Com a presença dos presidentes das Câmaras Municipais de Lagos e Portimão, do cônsul da Suécia e de dezenas de empresários e profissionais, bem como de muitos estrangeiros, este tema foi debatido há dias. Algumas sugestões merecem destaque.

  1. Para construir e poder exportar mais, precisamos de modernizar a legislação. Basta usar a lei que delegou nas Câmaras tornar urbanas áreas rústicas. Levar arruamentos, água, esgoto e energia a essas áreas, lotear e vender os lotes apenas a famílias, não a empresas, que escolhem entre oito projetos pré-aprovados para habitação, entre uni, bi ou trifamiliar, também para os filhos jovens.

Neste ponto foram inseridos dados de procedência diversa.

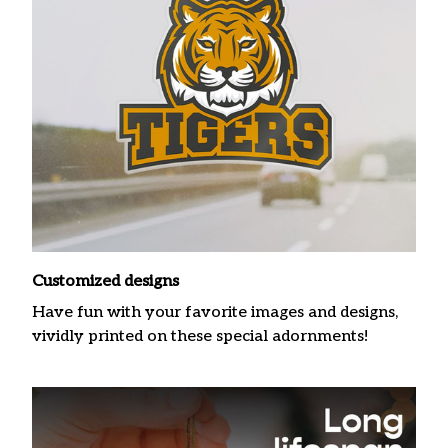
Customized designs
Have fun with your favorite images and designs,
vividly printed on these special adornments!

  2. Para indústrias com, pelo menos 50% de exportação potencial ou 50% na redução de importação, reduzir para 5% o imposto sobre os lucros nos cinco primeiros anos. Para serviços de alta tecnologia, como o desenvolvimento de aplicações, hospital-residência para estrangeiros com tratamento prolongado, como psoríases, modernos campings nos seis primeiros meses fora da temporada, reduzir para 5-6% também por cinco anos.
  3. Para atrair mais nómadas digitais, financiar Alojamento Local que utilize ruínas de fábricas, herdades, ou armazéns no interior, próximo a pequenas cidades, com bela vista, e acesso à transporte coletivo, pois muitos deles usam bicicletas. O mesmo para reformados do norte da União Europeia, Estados Unidos da América e Canadá.
  4. Entrosar melhor empresas com a investigação científica existente ou aplicável no Algarve, como no Centro de Ciência do Mar, na Ualg, para que esta tenha aplicação prática imediata e se adapte ao enorme mercado potencial noutros países. Para tal, as direções da Ualg e de Institutos onde haja investigação deveriam ter representantes do NERA, da ATA e outras associações empresariais locais.
  5. Neste caso, a Comissão de Coordenação e Desenvolvimento Regional (CCDR) deveria trabalhar para que fossem financiados apenas os projetos aprovados previamente por essas associações, para que tivessem resultados económicos e sociais no Algarve a curto prazo.
  6. Os empresários estrangeiros reclamaram muito da burocracia e da morosidade em todo o setor público, mormente o licenciamento para obras de recuperação ou pequenos ajustes em imóveis. E ainda da morosidade judicial, ao considerar que em 40 anos o mundo mudou, mas a Constituição e os Códigos continuam por ajustar. Desde que não mudem a fachada, a licença para recuperação, melhorias ou expansão (para trás) deve dispensar aprovação.
  7. Um estrangeiro indagou acerca do transporte público regional, criticou o monopólio e indagou por que não usamos, como a vizinha Espanha há 11 anos, a Suíça há 20 e a Suécia há 50, o tram-train que usa a infraestrutura ferroviária existente, mas tem entre seis a oito paragens nas grandes avenidas em cada cidade, circulando com as baterias, recarregadas nos troços ferroviários onde já existem fios.
  8. Já um investidor americano indagou por que não há maior autonomia na CCDR para poder adaptar leis que funcionam bem nas metrópoles, como Lisboa e Porto, mas mal no interior do país, mormente no Algarve, desprovido de bons professores e médicos.